*** Records supplied Section Begins ***

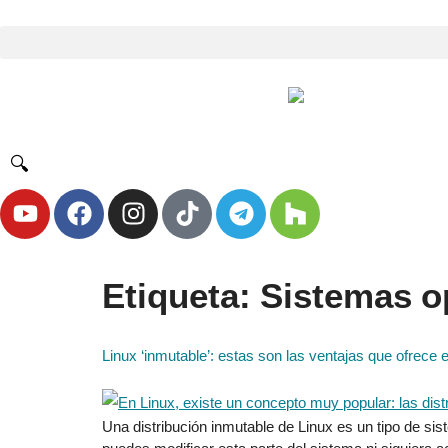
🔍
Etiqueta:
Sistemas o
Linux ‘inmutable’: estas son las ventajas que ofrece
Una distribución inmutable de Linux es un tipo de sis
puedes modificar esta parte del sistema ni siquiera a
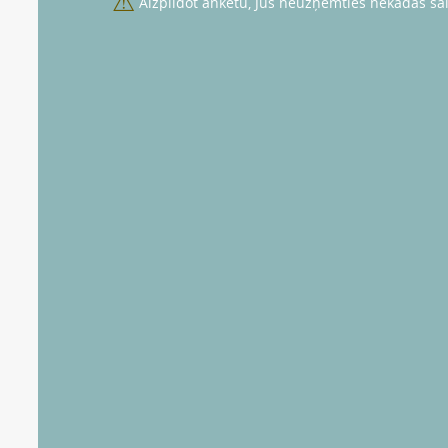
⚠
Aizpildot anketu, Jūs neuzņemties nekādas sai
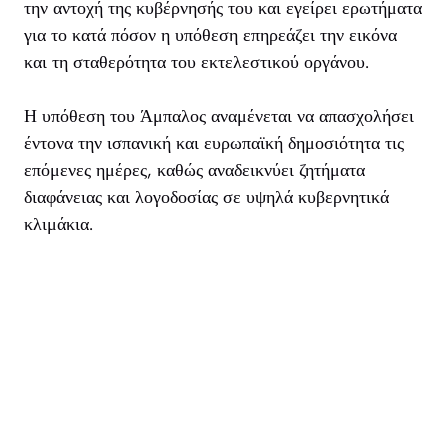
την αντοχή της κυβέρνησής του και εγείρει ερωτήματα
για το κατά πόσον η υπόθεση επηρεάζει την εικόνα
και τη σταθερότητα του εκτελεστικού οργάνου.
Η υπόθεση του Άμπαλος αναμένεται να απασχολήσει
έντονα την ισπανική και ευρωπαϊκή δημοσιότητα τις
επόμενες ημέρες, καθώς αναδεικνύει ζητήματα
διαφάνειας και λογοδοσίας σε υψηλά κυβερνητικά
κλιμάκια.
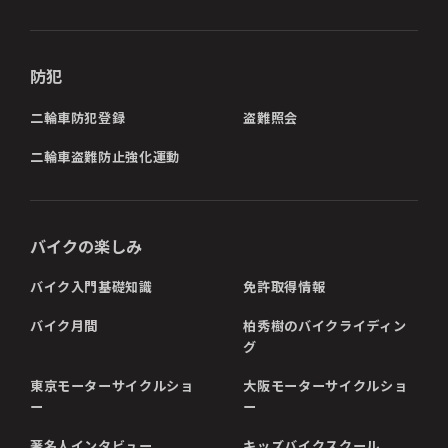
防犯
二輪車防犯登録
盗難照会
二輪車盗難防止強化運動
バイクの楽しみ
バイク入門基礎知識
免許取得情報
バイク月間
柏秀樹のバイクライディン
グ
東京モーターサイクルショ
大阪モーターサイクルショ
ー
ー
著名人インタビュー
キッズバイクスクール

*** Records supplied Section Ends ***
*** Records supplied Section Begins ***

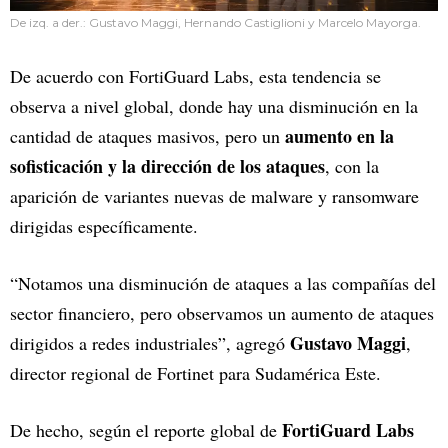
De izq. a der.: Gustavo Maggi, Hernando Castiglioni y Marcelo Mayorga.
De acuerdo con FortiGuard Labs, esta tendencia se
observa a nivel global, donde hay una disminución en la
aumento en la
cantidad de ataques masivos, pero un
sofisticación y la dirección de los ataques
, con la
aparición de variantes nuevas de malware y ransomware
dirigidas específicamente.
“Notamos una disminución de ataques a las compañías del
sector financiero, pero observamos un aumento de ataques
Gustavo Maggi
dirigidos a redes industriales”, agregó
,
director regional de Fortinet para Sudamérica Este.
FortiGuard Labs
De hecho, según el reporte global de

*** Records supplied Section Ends ***

* _What to work on_
Apply a filter to the listing above so that only lines with "ataques" are kept, and copy those lines.

* _Solved exercise_
cantidad de ataques masivos, pero un
sofisticación y la dirección de los ataques
“Notamos una disminución de ataques a las compañías del
sector financiero, pero observamos un aumento de ataques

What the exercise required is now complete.